▶ ACTION ITEM: Return the tail of the records exactly, starting from the line containing "reduce blisters and" and ending with the final line.

——————————

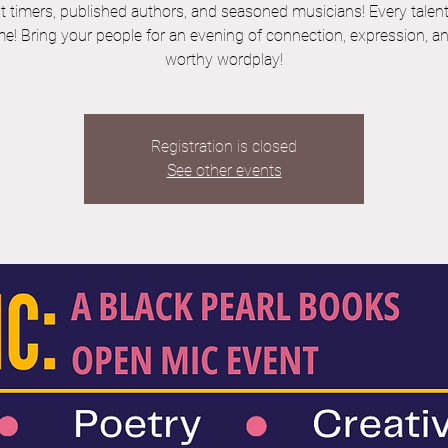
st timers, published authors, and seasoned musicians! Every talent 
e! Bring your people for an evening of connection, expression, a
worthy wordplay!
Registration is closed
See other events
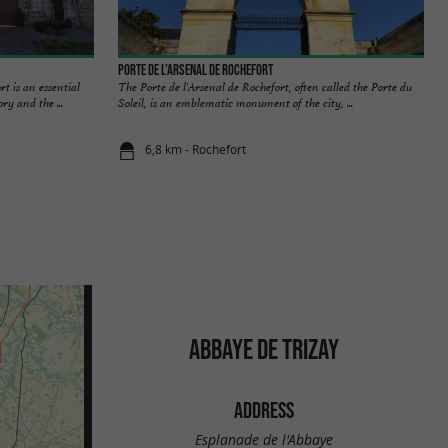
Porte de l’Arsenal de Rochefort
 is an essential
The Porte de l'Arsenal de Rochefort, often called the Porte du
ry and the ...
Soleil, is an emblematic monument of the city, ...
6,8 km - Rochefort
ABBAYE DE TRIZAY
ADDRESS
Esplanade de l'Abbaye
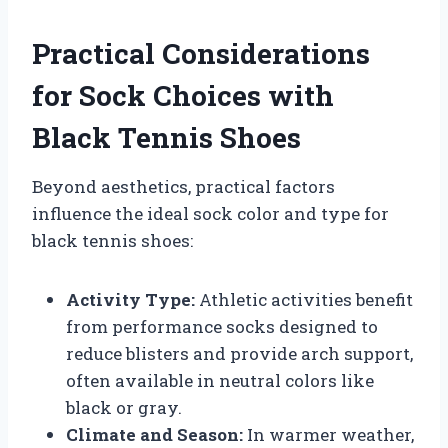
Practical Considerations
for Sock Choices with
Black Tennis Shoes
Beyond aesthetics, practical factors
influence the ideal sock color and type for
black tennis shoes:
Activity Type:
Athletic activities benefit
from performance socks designed to
reduce blisters and provide arch support,
often available in neutral colors like
black or gray.
Climate and Season:
In warmer weather,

——————————

▶ SOLUTION TO THIS EXERCISE:
reduce blisters and provide arch support,
often available in neutral colors like
black or gray.
Climate and Season:
In warmer weather,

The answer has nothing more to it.